In [2]:
import pandas as pd
import numpy as np
from sklearn.preprocessing import StandardScaler
from sklearn.model_selection import train_test_split

In [3]:
# Loading the dataset
#data1 = pd.read_csv('MachineLearningCVE/Monday-WorkingHours.pcap_ISCX.csv')
data2 = pd.read_csv('MachineLearningCVE/Tuesday-WorkingHours.pcap_ISCX.csv')
data3 = pd.read_csv('MachineLearningCVE/Wednesday-workingHours.pcap_ISCX.csv')
data4 = pd.read_csv('MachineLearningCVE/Thursday-WorkingHours-Morning-WebAttacks.pcap_ISCX.csv')
data5 = pd.read_csv('MachineLearningCVE/Thursday-WorkingHours-Afternoon-Infilteration.pcap_ISCX.csv')
#data6 = pd.read_csv('MachineLearningCVE/Friday-WorkingHours-Morning.pcap_ISCX.csv')
data7 = pd.read_csv('MachineLearningCVE/Friday-WorkingHours-Afternoon-PortScan.pcap_ISCX.csv')
data8 = pd.read_csv('MachineLearningCVE/Friday-WorkingHours-Afternoon-DDos.pcap_ISCX.csv')

In [4]:
data_list = [data2, data3, data4, data5, data7, data8]

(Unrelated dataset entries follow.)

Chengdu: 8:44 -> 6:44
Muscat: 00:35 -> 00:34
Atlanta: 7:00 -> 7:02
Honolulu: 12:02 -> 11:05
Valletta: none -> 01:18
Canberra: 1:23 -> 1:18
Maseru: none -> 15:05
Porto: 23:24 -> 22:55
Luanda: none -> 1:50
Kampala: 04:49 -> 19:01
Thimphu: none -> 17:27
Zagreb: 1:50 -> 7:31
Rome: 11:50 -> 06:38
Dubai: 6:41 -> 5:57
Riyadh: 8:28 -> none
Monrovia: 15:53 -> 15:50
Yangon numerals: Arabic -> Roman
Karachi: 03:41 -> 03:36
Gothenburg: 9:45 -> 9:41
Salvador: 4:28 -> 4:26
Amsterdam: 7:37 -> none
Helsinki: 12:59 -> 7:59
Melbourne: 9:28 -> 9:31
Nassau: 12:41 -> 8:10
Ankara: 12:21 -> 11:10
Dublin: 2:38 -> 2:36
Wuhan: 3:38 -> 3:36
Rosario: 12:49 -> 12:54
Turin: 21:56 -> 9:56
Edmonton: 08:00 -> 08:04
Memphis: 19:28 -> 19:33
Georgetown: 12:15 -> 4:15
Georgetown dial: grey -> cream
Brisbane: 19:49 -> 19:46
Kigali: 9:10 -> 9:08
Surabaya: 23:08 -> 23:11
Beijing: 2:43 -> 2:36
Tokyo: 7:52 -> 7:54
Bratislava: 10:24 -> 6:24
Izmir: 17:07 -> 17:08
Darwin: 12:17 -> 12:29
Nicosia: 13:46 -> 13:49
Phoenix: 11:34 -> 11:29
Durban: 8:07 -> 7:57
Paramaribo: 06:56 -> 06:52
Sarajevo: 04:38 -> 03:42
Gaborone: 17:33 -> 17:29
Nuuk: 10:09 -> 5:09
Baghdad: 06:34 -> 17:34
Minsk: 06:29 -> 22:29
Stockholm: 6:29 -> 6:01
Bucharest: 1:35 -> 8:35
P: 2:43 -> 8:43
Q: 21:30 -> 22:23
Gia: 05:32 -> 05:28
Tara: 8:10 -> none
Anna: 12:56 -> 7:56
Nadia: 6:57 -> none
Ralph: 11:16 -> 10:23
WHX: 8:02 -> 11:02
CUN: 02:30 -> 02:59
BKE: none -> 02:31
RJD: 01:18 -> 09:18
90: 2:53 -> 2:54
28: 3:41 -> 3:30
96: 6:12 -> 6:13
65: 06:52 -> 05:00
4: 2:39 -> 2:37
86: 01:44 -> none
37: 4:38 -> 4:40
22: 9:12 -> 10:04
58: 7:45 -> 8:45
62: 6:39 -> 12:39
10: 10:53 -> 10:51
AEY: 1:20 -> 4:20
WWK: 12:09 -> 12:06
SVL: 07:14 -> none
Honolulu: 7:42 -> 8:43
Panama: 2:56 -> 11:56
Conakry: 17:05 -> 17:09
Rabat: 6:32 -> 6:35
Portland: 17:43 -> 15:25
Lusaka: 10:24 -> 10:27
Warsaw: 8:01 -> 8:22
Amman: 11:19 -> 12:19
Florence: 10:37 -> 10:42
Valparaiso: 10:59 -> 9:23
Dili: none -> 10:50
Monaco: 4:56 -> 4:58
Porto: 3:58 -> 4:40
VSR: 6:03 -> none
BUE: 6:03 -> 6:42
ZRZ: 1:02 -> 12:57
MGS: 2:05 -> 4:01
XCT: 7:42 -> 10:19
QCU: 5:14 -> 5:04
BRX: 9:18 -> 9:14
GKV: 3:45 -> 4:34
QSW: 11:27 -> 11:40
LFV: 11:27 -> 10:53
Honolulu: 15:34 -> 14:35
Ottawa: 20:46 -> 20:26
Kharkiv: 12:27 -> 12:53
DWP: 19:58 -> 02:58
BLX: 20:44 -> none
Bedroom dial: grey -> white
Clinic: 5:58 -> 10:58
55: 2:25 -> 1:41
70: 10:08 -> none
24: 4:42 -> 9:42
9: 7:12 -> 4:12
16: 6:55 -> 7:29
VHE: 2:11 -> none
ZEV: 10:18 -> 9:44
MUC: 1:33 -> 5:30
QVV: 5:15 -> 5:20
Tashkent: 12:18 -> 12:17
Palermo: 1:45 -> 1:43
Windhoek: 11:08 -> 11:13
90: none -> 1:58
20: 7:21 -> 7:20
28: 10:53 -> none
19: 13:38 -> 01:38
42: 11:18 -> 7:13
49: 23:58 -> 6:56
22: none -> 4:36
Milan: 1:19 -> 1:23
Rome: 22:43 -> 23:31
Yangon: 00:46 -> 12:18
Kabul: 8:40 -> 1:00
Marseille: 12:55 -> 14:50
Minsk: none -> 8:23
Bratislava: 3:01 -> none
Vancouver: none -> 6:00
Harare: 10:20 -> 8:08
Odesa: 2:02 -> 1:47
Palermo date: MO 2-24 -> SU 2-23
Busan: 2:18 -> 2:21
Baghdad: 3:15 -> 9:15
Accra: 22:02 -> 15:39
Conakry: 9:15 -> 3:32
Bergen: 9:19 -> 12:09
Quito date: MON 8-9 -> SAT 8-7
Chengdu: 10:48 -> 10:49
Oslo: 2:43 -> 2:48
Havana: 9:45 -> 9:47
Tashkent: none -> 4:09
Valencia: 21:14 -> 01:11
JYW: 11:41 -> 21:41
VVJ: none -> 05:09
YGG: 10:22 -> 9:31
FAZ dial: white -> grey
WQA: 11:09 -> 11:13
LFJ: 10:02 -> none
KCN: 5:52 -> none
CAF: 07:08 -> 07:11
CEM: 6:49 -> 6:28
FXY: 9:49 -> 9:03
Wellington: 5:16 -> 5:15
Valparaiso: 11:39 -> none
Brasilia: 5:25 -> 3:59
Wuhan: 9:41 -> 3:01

print('Data dimensions: ')
for i, data in enumerate(data_list, start = 1):
  rows, cols = data.shape
  print(f'Data{i} -> {rows} rows, {cols} columns')

Data dimensions: 
Data1 -> 445909 rows, 79 columns
Data2 -> 692703 rows, 79 columns
Data3 -> 170366 rows, 79 columns
Data4 -> 288602 rows, 79 columns
Data5 -> 286467 rows, 79 columns
Data6 -> 225745 rows, 79 columns


In [5]:
df = pd.concat(data_list)
rows, cols = df.shape

print('New dimension:')
print(f'Number of rows: {rows}')
print(f'Number of columns: {cols}')
print(f'Total cells: {rows * cols}')

New dimension:
Number of rows: 2109792
Number of columns: 79
Total cells: 166673568


In [6]:
# Deleting dataframes after concating to save memory
for d in data_list: del d

In [7]:
# Renaming the columns by removing leading/trailing whitespace
col_names = {col: col.strip() for col in df.columns}
df.rename(columns = col_names, inplace = True)

In [8]:
print(df.columns)

Index(['Destination Port', 'Flow Duration', 'Total Fwd Packets',
       'Total Backward Packets', 'Total Length of Fwd Packets',
       'Total Length of Bwd Packets', 'Fwd Packet Length Max',
       'Fwd Packet Length Min', 'Fwd Packet Length Mean',
       'Fwd Packet Length Std', 'Bwd Packet Length Max',
       'Bwd Packet Length Min', 'Bwd Packet Length Mean',
       'Bwd Packet Length Std', 'Flow Bytes/s', 'Flow Packets/s',
       'Flow IAT Mean', 'Flow IAT Std', 'Flow IAT Max', 'Flow IAT Min',
       'Fwd IAT Total', 'Fwd IAT Mean', 'Fwd IAT Std', 'Fwd IAT Max',
       'Fwd IAT Min', 'Bwd IAT Total', 'Bwd IAT Mean', 'Bwd IAT Std',
       'Bwd IAT Max', 'Bwd IAT Min', 'Fwd PSH Flags', 'Bwd PSH Flags',
       'Fwd URG Flags', 'Bwd URG Flags', 'Fwd Header Length',
       'Bwd Header Length', 'Fwd Packets/s', 'Bwd Packets/s',
       'Min Packet Length', 'Max Packet Length', 'Packet Length Mean',
       'Packet Length Std', 'Packet Length Variance', 'FIN Flag Count',
       'SYN Flag Co

In [9]:
# Separate features from labels
X = df.drop(columns=['Label'])
y = df['Label']

In [10]:
num_splits = 100
split_size = len(df) // num_splits

dfs = []
start = 0
for i in range(num_splits):
    end = start + split_size
    df_slice = df.iloc[start:end].copy()  # copy the slice to avoid reindexing issues

    # Replace infinities in the slice
    df_slice.replace([np.inf, -np.inf], np.nan, inplace=True)

    # Drop or fill NaNs
    df_slice.dropna(inplace=True)

    dfs.append(df_slice)
    start = end

# Last slice for any leftover rows
if end < len(df):
    df_slice = df.iloc[end:].copy()
    df_slice.replace([np.inf, -np.inf], np.nan, inplace=True)
    df_slice.dropna(inplace=True)
    dfs.append(df_slice)

df = pd.concat(dfs, ignore_index=True)
print("DataFrame shape after cleaning:", df.shape)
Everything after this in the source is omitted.